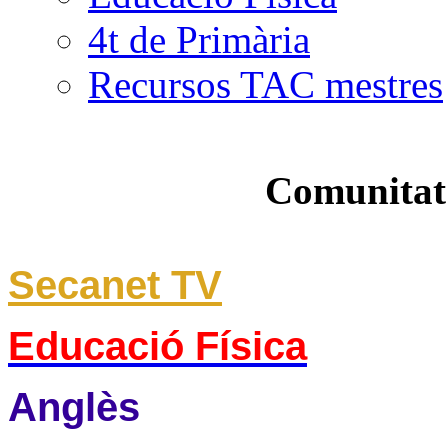
4t de Primària
Recursos TAC mestres
Comunitat
Secanet TV
Educació Física
Anglès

AIM OF THE EXERCISE
Give an exact copy of the material, leaving out every picture.

COMPLETED TASK
4t de Primària
Recursos TAC mestres
Comunitat
Secanet TV
Educació Física
Anglès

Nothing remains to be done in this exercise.